The predominant therapeutic approach in spinal muscular atrophy (SMA) is to increase the amount of full-length survival motor neuron (SMN) protein, by promoting greater inclusion of exon seven in transcripts from Smn2 or by over-expressing full-length SMN complementary DNA. Both approaches have been shown to provide striking rescue of neuromuscular phenotype and survival when applied early in preclinical mouse models. To prepare for the possibility that SMN-targeted therapies may not prove fully effective in all patients, other strategies are being evaluated in parallel. One involves correcting the downstream effects of SMN deficiency, such as splicing defects in specific transcripts required for neuromuscular integrity.
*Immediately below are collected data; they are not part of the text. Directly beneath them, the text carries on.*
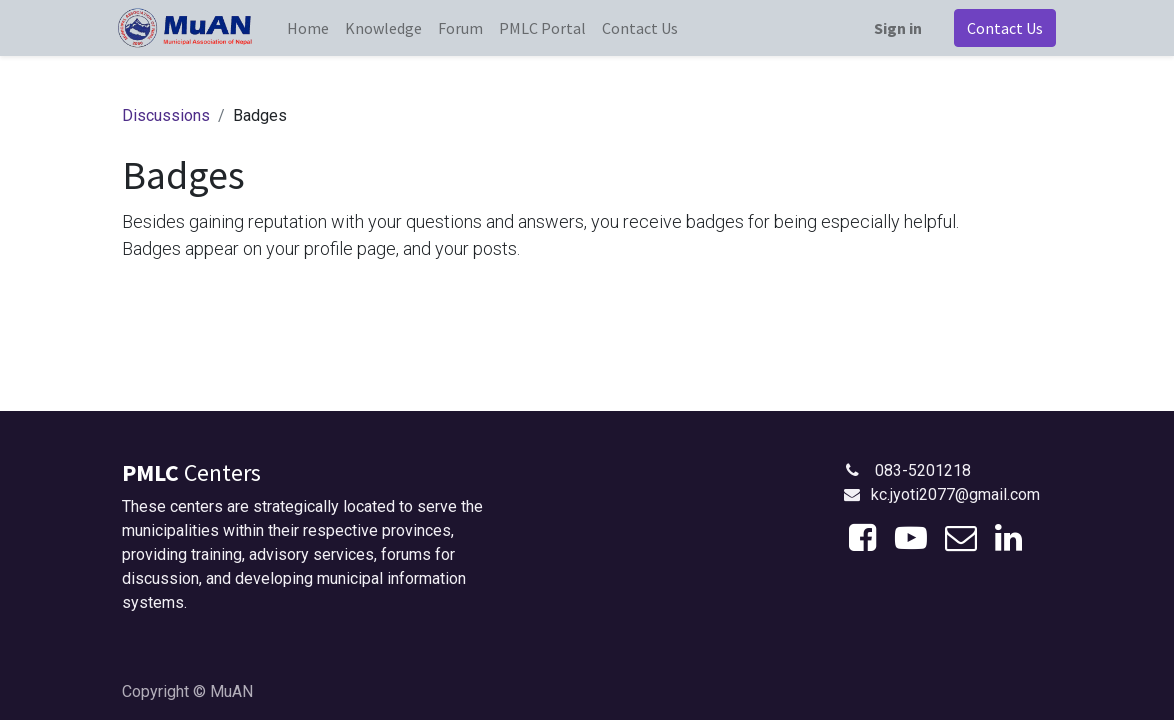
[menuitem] (312, 28)
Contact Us (1001, 28)
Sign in (894, 28)
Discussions (166, 115)
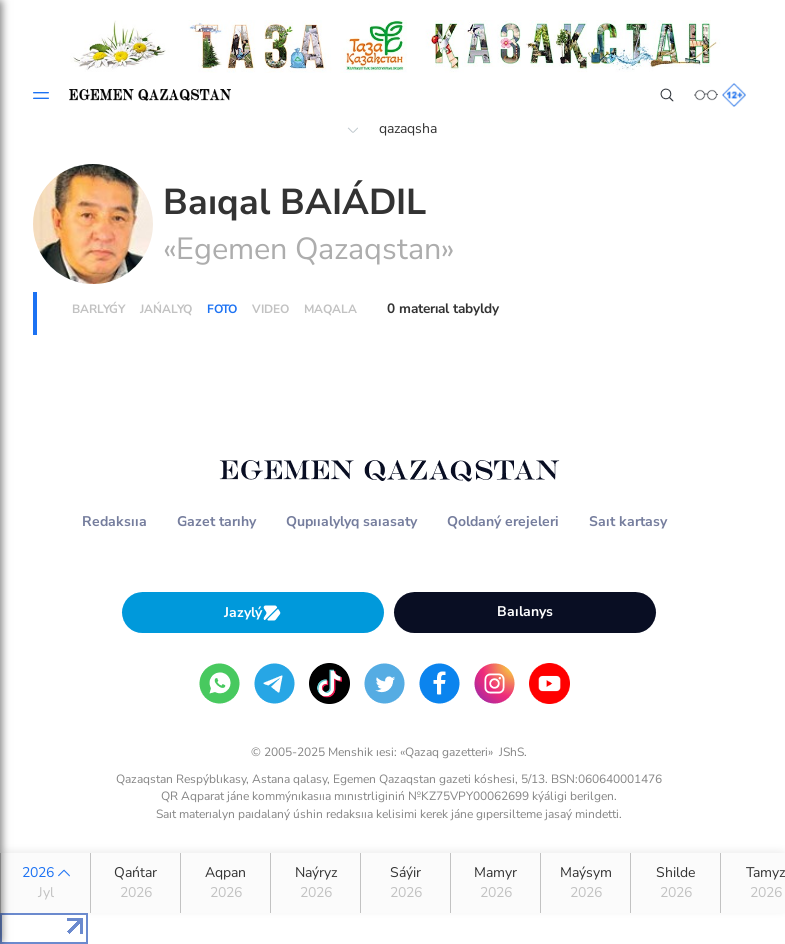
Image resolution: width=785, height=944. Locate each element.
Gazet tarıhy (216, 521)
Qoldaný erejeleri (503, 521)
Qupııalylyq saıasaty (351, 521)
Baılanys (525, 611)
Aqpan (225, 883)
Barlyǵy (98, 309)
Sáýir (405, 883)
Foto (222, 309)
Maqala (330, 309)
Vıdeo (270, 309)
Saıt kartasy (628, 521)
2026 (45, 883)
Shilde (675, 883)
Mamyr (495, 883)
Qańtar (135, 883)
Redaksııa (114, 521)
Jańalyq (166, 309)
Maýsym (585, 883)
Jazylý (253, 612)
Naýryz (315, 883)
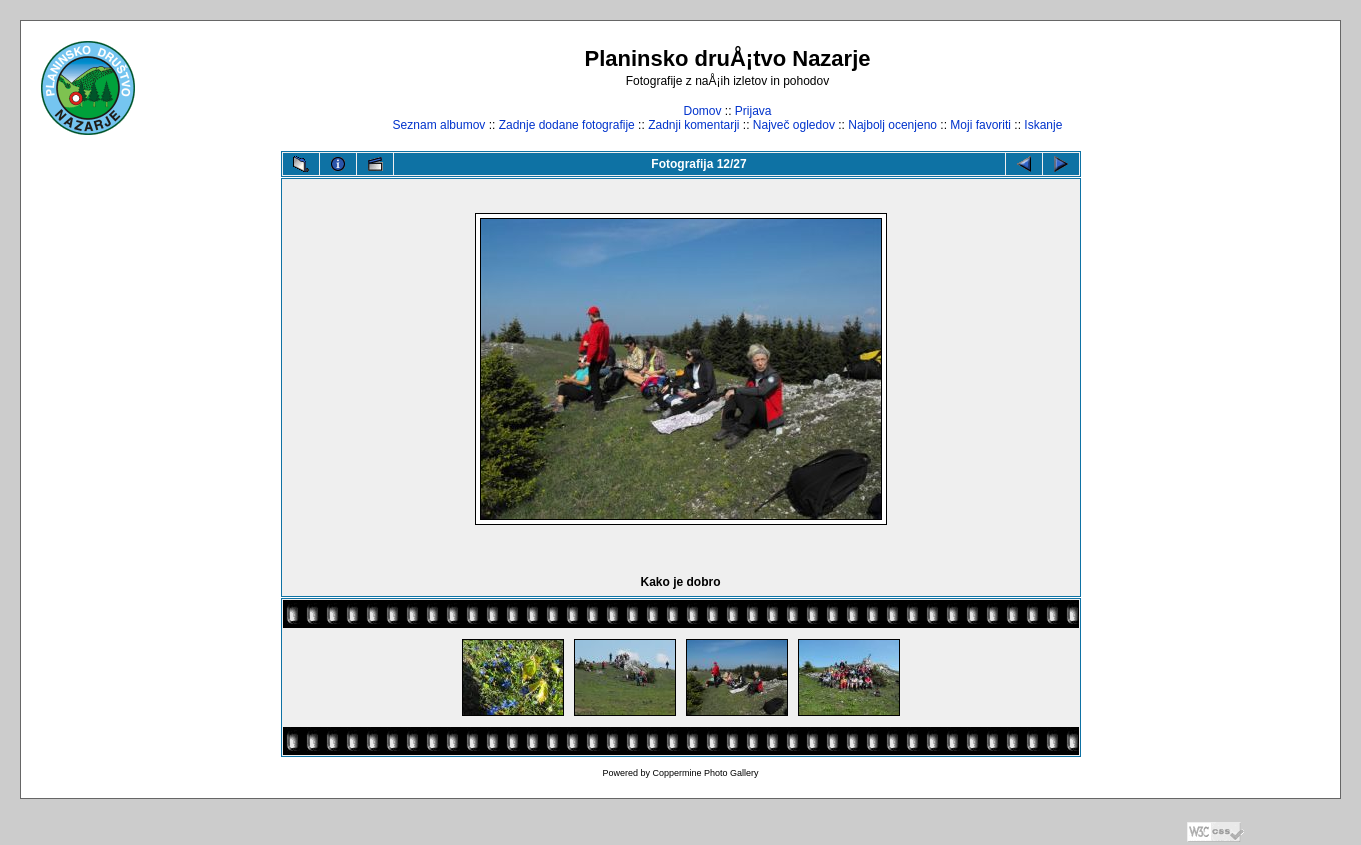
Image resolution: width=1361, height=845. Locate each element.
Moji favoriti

Another, which was recently reported to show benefit in SMA patients, is to identify neuroprotective agents that can prevent or slow motor neuron death in an SMN-independent manner or stimulate the regeneration of motor circuits. It is likely that a combination of such approaches will be required to completely address the needs of all SMA patients.

Abbreviations: AAV, adeno-associated virus; ANT, adenine nucleotide translocator; ASO, antisense oligonucleotide; CypD, cyclophilin D; SMN, survival motor neuron; SMN2, survival motor neuron 2; SNARE, soluble NSF-attachment protein (SNAP) receptors; VDAC, voltage-gated anion channel.